Personally, I'm really looking forward to an 18 inch LIS saucer, flying sub, and a spindrift.


----------



## Mark Dorais (May 25, 2006)

beatlepaul said:


> You can keep the Spindrift....I'll just take Deanna Lund :thumbsuplease!
> 
> Actually.I am really looking forward to this being announced!!!!!!
> 
> ...


 Dear BeatlePaul: By the way, I LOVED the photo you posted in the petition for a large Spindrift forum. With it's curving sides, smaller passenger door, and other details, it's clear that the model was digitally measured from or cast off the original filming miniature.....much different looking from the Aurora or Lunar attempts or the Fox blueprints. Happy Holidays to you.:thumbsup:


----------



## Zathros (Dec 21, 2000)

I wouldnt buy a spindirft as big as that studio model...I bought the C57D, and sold it, as There was no room in my place for something that big..I got starry eyed again, and bought the seaview, but the same problem..too big..I guess in my opinion, in the end, the best place for models of that size is the studios themselves...I will probbaly never build the seaview..lol..and in my case, the PL/Aurora Spindift is fine for me..


----------



## Prince of Styrene II (Feb 28, 2000)

fluke said:


> She makes me feel all funny inside!


Kinda like when we climbed the rope in gym class.


----------



## fluke (Feb 27, 2001)

LOL!!!!  
I wonder if the Spindrift is on the dwrawing board as we speak??
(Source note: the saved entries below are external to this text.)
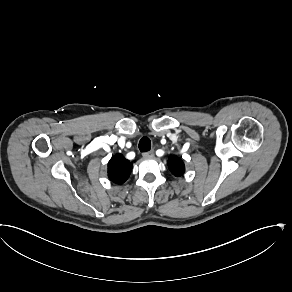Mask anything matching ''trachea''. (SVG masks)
I'll use <instances>...</instances> for the list:
<instances>
[{"mask_svg":"<svg viewBox=\"0 0 292 292\" xmlns=\"http://www.w3.org/2000/svg\"><path fill=\"white\" fill-rule=\"evenodd\" d=\"M151 149V141L148 137L144 136L139 141V150L141 152H147Z\"/></svg>","mask_w":292,"mask_h":292,"instance_id":"1","label":"trachea"}]
</instances>
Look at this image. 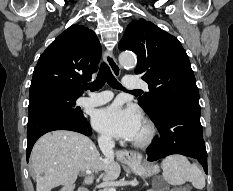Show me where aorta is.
Returning a JSON list of instances; mask_svg holds the SVG:
<instances>
[{"mask_svg":"<svg viewBox=\"0 0 233 191\" xmlns=\"http://www.w3.org/2000/svg\"><path fill=\"white\" fill-rule=\"evenodd\" d=\"M136 57L133 53L131 52H122L119 55V63L122 67L126 69H133L136 66Z\"/></svg>","mask_w":233,"mask_h":191,"instance_id":"aorta-1","label":"aorta"}]
</instances>
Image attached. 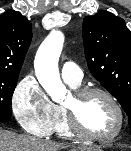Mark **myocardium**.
Listing matches in <instances>:
<instances>
[{
  "instance_id": "1",
  "label": "myocardium",
  "mask_w": 131,
  "mask_h": 151,
  "mask_svg": "<svg viewBox=\"0 0 131 151\" xmlns=\"http://www.w3.org/2000/svg\"><path fill=\"white\" fill-rule=\"evenodd\" d=\"M94 95L105 97L114 107L118 115V126L115 132L106 137L97 136L88 132L82 125L80 110L85 101ZM71 103L64 104L67 122L72 134L80 139L109 143L115 141L122 133L125 125V114L118 99L108 90L100 87H83L75 89L71 96Z\"/></svg>"
}]
</instances>
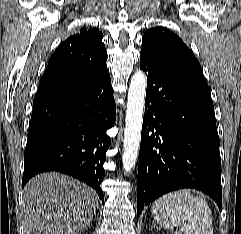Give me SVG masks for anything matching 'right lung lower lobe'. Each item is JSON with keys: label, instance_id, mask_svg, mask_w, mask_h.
<instances>
[{"label": "right lung lower lobe", "instance_id": "obj_1", "mask_svg": "<svg viewBox=\"0 0 241 234\" xmlns=\"http://www.w3.org/2000/svg\"><path fill=\"white\" fill-rule=\"evenodd\" d=\"M116 106L110 74L67 90L35 96L24 152L22 187L34 175L58 171L96 190L101 183Z\"/></svg>", "mask_w": 241, "mask_h": 234}]
</instances>
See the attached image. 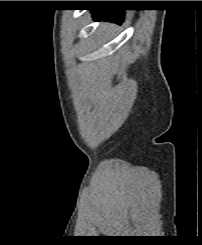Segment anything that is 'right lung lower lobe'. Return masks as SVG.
<instances>
[{"label": "right lung lower lobe", "mask_w": 202, "mask_h": 245, "mask_svg": "<svg viewBox=\"0 0 202 245\" xmlns=\"http://www.w3.org/2000/svg\"><path fill=\"white\" fill-rule=\"evenodd\" d=\"M91 11L95 20L105 19L121 23L124 18V13L122 10L97 9Z\"/></svg>", "instance_id": "1"}]
</instances>
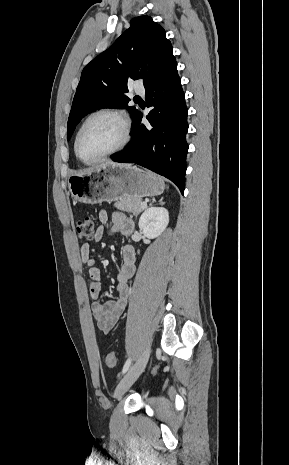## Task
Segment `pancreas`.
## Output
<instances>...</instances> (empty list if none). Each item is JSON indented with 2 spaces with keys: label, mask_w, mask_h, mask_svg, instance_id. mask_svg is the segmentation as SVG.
<instances>
[{
  "label": "pancreas",
  "mask_w": 289,
  "mask_h": 465,
  "mask_svg": "<svg viewBox=\"0 0 289 465\" xmlns=\"http://www.w3.org/2000/svg\"><path fill=\"white\" fill-rule=\"evenodd\" d=\"M142 199L123 197L119 199L114 206L121 211L132 212L134 215H138L144 207L142 206Z\"/></svg>",
  "instance_id": "pancreas-1"
}]
</instances>
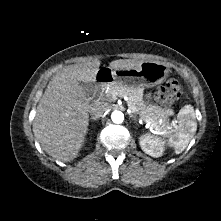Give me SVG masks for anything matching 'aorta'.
<instances>
[{"instance_id":"aorta-1","label":"aorta","mask_w":221,"mask_h":221,"mask_svg":"<svg viewBox=\"0 0 221 221\" xmlns=\"http://www.w3.org/2000/svg\"><path fill=\"white\" fill-rule=\"evenodd\" d=\"M111 119L114 123L120 124L124 121V114L121 111L115 110L111 113Z\"/></svg>"}]
</instances>
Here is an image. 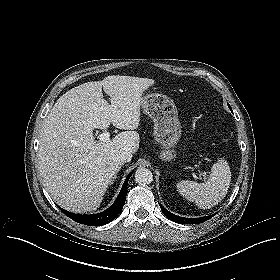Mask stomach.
Instances as JSON below:
<instances>
[{
  "mask_svg": "<svg viewBox=\"0 0 280 280\" xmlns=\"http://www.w3.org/2000/svg\"><path fill=\"white\" fill-rule=\"evenodd\" d=\"M141 107L154 122V137L162 149L159 157L171 161L176 156L175 147L181 137L175 103L165 95L153 93L143 97Z\"/></svg>",
  "mask_w": 280,
  "mask_h": 280,
  "instance_id": "1",
  "label": "stomach"
}]
</instances>
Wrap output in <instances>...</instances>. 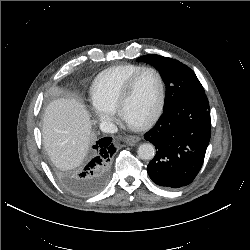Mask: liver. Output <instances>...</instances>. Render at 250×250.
Here are the masks:
<instances>
[{"instance_id": "6515ba94", "label": "liver", "mask_w": 250, "mask_h": 250, "mask_svg": "<svg viewBox=\"0 0 250 250\" xmlns=\"http://www.w3.org/2000/svg\"><path fill=\"white\" fill-rule=\"evenodd\" d=\"M91 124L85 106L76 98H60L46 107L43 143L57 168L71 170L82 163L90 144Z\"/></svg>"}]
</instances>
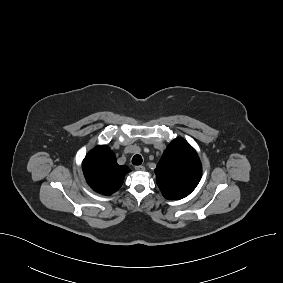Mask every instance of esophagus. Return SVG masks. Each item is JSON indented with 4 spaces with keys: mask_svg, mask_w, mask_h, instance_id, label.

One wonders........:thumbsup:


----------



## John P (Sep 1, 1999)

Dave says no, so, no.

But if you like, I could take my old Aurora Spindrift and take a picture of it on my drawing board.


----------



## Dave Metzner (Jan 1, 1970)

We have NO Spindrift model in ANY scale on any drawing board now. 
Honest, we don't have it on our list now. I have the list right here. NO Spindrift at this date!
Keep beating this dead horse if you like - the horse is still DEAD! 

Dave


----------



## Carson Dyle (May 7, 2003)

PM Moderator said:


> We have NO Spindrift model in ANY scale on any drawing board now.


If you don't mind my asking, why not?


----------



## solex227 (Apr 23, 2008)

Let the Moebius guys take a break .. We have a seaview, LS space pod, LS space chariot, Big Frankie and now A flying Sub in 1/32 scale on the way! I think we could all wait for Moebius to take a breather and when they get to the spindrift they will get to it! And being Spindrift is not on the drawing board I do wonder what they have waiting in the wings for us to droole over?Im sure its something good! 
Dave though we keep talking about the subject we do love the work that has been done!! keep the kits coming!!


----------



## drewid142 (Apr 23, 2004)

Here here! Bravo! Thank you guys so much for all these great kits! ..but hurry up with that Spindrift! What scale will you be doing, by the way?


...just kidding.


----------



## flyingfrets (Oct 19, 2001)

Aw geez drew...when I saw you posted in this thread, I thought you were gonna be offering up a kit of Deanna Lund in scale with Lunar's Spindrift .


----------



## Antimatter (Feb 16, 2008)

PM Moderator said:


> We have NO Spindrift model in ANY scale on any drawing board now.
> Honest, we don't have it on our list now. I have the list right here. NO Spindrift at this date!
> Keep beating this dead horse if you like - the horse is still DEAD!
> 
> Dave


You *could * share the list and put the Spindrift issue to bed. :devil:


----------



## drewid142 (Apr 23, 2004)

HAHA!

If and when "someone" does a large scale injection kit of the spindrift will do Deanna up real nice!

Actually... a 1/6th Deanna in a bikini with a tiny little Spindrift would be a cool figure kit that ship builder's might actually build too! Hmmm. 2009 will be an interesting year, I think!


----------



## Dave Metzner (Jan 1, 1970)

Keep on beating that poor dead horse!
He doesn't feel it any longer!
Thread closed


----------